London24NEWS

Windfall tax may drive Shell throughout the Atlantic, warns ALEX BRUMMER

Shell chief Wael Sawan is having trouble pleasing all investors all of the time. Despite better than expected first-quarter profits of £6.2billion shareholders are disgruntled.

One group demands bigger payouts, another is critical of Sawan rolling back climate change goals and wants better progress on Paris-set emission targets.

Sawan’s goal is to beef up Shell’s valuation in London. At present, with a market capitalisation of £182billion, it trails pharma innovator AstraZeneca, worth £189billion.

The Shell boss has cautioned that if the oil major’s valuation gap with American cohorts such as Exxon Mobil has not closed by 2025 then the company would consider ‘all options’. 

That might mean shifting its share listing to New York.

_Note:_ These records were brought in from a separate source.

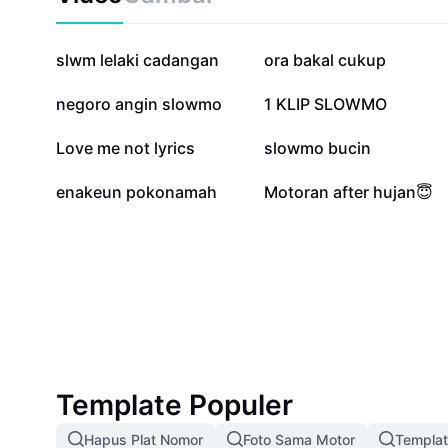
722,6 rb
630,4 rb
slwm lelaki cadangan
ora bakal cukup
96,7 rb
72,9 rb
negoro angin slowmo
1 KLIP SLOWMO
43 rb
36 rb
Love me not lyrics
slowmo bucin
10,8 rb
2,1 rb
enakeun pokonamah
Motoran after hujan😇
Template Populer
Hapus Plat Nomor
Foto Sama Motor
Templa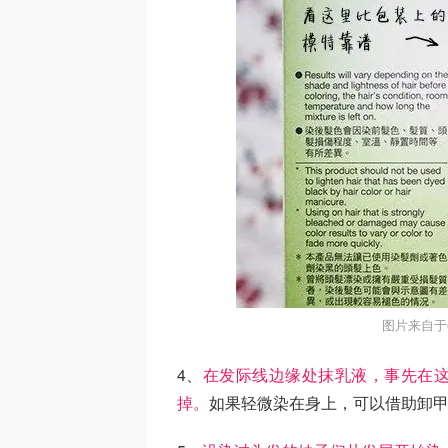
图片来自于
4、
在发际线边缘处抹乳液，事先在
掉。
如果轻微染在身上，可以借助卸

Challenge: Shell chief Wael Sawan (pictured) wants to beef up the oil major’s valuation in London

It is frustrating for Shell that it is less appreciated in Europe than big oil in the US. American majors have doubled down on fossil fuels in spite of Joe Biden’s Inflation Reduction Act, which earmarked huge subsidies for firms investing in net zero.

Suggestions by Sawan, backed by former chief executive Ben van Beurden, of a move to New York ought to be politically unacceptable. 

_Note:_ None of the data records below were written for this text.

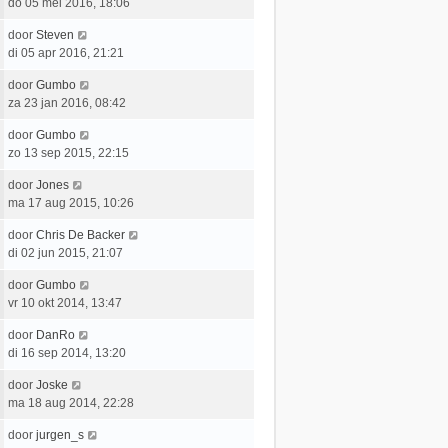
a
do 05 mei 2016, 18:06
s
b
i
t
a
t
e
c
L
door
Steven
t
e
r
h
a
di 05 apr 2016, 21:21
s
b
i
t
a
t
e
c
L
door
Gumbo
t
e
r
h
a
za 23 jan 2016, 08:42
s
b
i
t
a
t
e
c
L
door
Gumbo
t
e
r
h
a
zo 13 sep 2015, 22:15
s
b
i
t
a
t
e
c
L
door
Jones
t
e
r
h
a
ma 17 aug 2015, 10:26
s
b
i
t
a
t
e
c
L
door
Chris De Backer
t
e
r
h
a
di 02 jun 2015, 21:07
s
b
i
t
a
t
e
c
L
door
Gumbo
t
e
r
h
a
vr 10 okt 2014, 13:47
s
b
i
t
a
t
e
c
L
door
DanRo
t
e
r
h
a
di 16 sep 2014, 13:20
s
b
i
t
a
t
e
c
L
door
Joske
t
e
r
h
a
ma 18 aug 2014, 22:28
s
b
i
t
a
t
e
c
L
door
jurgen_s
t
e
r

In France, assertive finance minister Bruno Le Maire has stressed how critical it is for Total to maintain its primary listing in Paris.

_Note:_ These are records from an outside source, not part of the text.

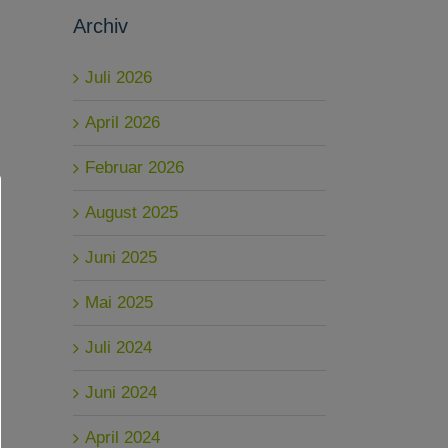
Archiv
Juli 2026
April 2026
Februar 2026
August 2025
Juni 2025
Mai 2025
Juli 2024
Juni 2024
April 2024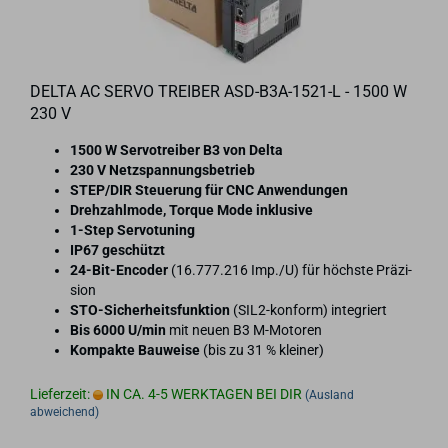
DELTA AC SERVO TREI­BER ASD-​B3A-​1521-L - 1500 W
230 V
1500 W Ser­vo­trei­ber B3 von Delta
230 V Netz­span­nungs­be­trieb
STEP/DIR Steue­rung für CNC An­wen­dun­gen
Dreh­zahl­mo­de, Tor­que Mode in­klu­si­ve
1-​Step Ser­vo­tu­ning
IP67 ge­schützt
24-​Bit-Encoder
(16.777.216 Imp./U) für höchs­te Prä­zi­
si­on
STO-​Sicherheitsfunktion
(SIL2-​konform) in­te­griert
Bis 6000 U/min
mit neuen B3 M-​Motoren
Kom­pak­te Bau­wei­se
(bis zu 31 % klei­ner)
Lieferzeit:
IN CA. 4-5 WERKTAGEN BEI DIR
(Ausland
abweichend)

Command and control of companies more often than not shifts overseas with share quotes. 

It would be helpful if Chancellor Jeremy Hunt, Labour shadow Rachel Reeves and their Dutch counterparts showed the same determination.

Opposition parties in the UK continue to make inflammatory remarks about extending windfall taxes on big oil and closing loopholes. 

Such interventions can only leave a political cloud over energy investment, exaggerating the valuation gap, and make a departure for Shell more likely.

Politicians would do better by focusing on the contribution of already high taxes to the exchequer and the boost dividend payouts provide for pensions.

Shell is reaping the rewards of a focus on liquefied natural gas together with refining and oil trading. 

Paradoxically, disruptions in the Red Sea and Ukrainian attacks on Russian refining facilities benefited it, says group finance chief Sinead Gorman.

Shell investors for the moment will have to be satisfied with a £2.7billion share buyback amid demands from some for improved distributions in the second half of the year amid abundant cash flows. 

Sawan’s push for low costs and better operational performance should also leave more cash on the table for green initiatives.

Revolving door

You lose some and you win some.

At a time when Government and the City are so focused on persuading UK pension funds to back the London markets and start-ups the sight of royal banker Coutts, indirectly 28.7 per cent-owned by taxpayers, shuffling £2billion of assets off into global investments is not a very inspiring story.

A more sensible approach might be to leave the funds in undervalued UK equities and await the uplift which will surely come. 

Everything in economics is cyclical even if one has to wait for the ‘Kondratieff wave,’ a 50-year supercycle, to come into play.

There is no shortage of exciting investment opportunities in the UK in spite of the conventional wisdom that the country is doomed because of Brexit.

Data from consultants EY shows that Britain’s brilliant science and tech sectors attracted 985 foreign investment projects last year, a 6 per cent rise, while Germany and France saw sharp declines. QED.

Health heroes

The latest oncology breakthrough from AstraZeneca could not but catch my attention.

A combination compound, Calquence, has been shown to be effective in treating mantle cell lymphoma, an aggressive form of the disease.

It occurs as a result of a mutation that jeopardises survival for people who are diagnosed late with non-Hodgkins B cell lymphoma. 

As someone successfully treated for an early diagnosis of this cancer in the last year, one can only be grateful to Astra scientists.

Big pharma is a favourite target of critics over high pricing, and easy prey to litigants. But it does good.